We've got some very snazzy brochures to hand out in the ICIS suite at EPCA this weekend and (John and Paul pay attention here) this will be my last last conference, so make the most of it.
Four of us from ICIS travelling to EPCA Berlin were in a head-on car crash on Saturday afternoon, but we walked away with only minor injuries. Nick, Ed, Dan and Barbara were in an airport taxi, a Mercedes estate car, which smashed head first at speed into an oncoming Skoda saloon car on the Kurfurstenstrasse, only minutes away from our conference hotel.
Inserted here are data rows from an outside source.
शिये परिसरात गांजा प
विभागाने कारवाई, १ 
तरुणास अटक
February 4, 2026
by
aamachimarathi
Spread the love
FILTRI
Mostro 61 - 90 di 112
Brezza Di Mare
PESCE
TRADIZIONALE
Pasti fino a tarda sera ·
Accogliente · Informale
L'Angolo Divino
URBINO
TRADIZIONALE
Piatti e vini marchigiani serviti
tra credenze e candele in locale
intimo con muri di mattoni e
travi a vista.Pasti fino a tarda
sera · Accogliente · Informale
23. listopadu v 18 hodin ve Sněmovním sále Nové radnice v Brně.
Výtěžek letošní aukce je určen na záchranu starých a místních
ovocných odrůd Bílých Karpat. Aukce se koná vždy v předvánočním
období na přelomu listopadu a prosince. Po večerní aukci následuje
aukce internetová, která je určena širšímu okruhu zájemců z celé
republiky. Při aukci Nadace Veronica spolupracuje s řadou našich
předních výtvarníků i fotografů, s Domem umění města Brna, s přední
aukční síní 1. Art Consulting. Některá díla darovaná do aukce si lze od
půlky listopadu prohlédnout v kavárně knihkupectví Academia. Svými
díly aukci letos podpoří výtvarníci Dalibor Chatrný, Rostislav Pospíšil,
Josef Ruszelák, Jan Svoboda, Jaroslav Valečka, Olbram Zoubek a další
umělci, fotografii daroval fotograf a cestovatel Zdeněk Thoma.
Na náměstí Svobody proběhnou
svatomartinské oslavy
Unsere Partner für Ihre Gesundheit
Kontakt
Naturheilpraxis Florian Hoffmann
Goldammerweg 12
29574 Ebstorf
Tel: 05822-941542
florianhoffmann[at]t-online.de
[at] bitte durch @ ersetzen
The four of us - three from the London editorial team, together with our European sales manager - watched as police and firefighters examined the wreckage of the cars and then towed them out of the way of the traffic.
Nick in the front seat was saved by the airbag.
"It's lucky that we all had our seat belts on," said Dan, as we counted our cuts and bruises, standing in the rain on the traffic island in the middle of firefighters, police and onlookers.
Photos from Dan's phone.
Can you top this EPCA "Journey from Hell" story? Contribute your own "A Funny thing happened to me on the way to the conference" tale (below).
That's all for today folks. Coming soon:
“I get no kicks from champagne” – The parties of EPCA: who said what, what they wore (photo special with guest commentary from Hairdressers’ Journal), the year’s winners and losers.
Sports and chemicals – Are Darts the new Golf ?
Petrochemicals and the visual arts – Who’s collecting what; Famous paintings within 10 km of chemical plants.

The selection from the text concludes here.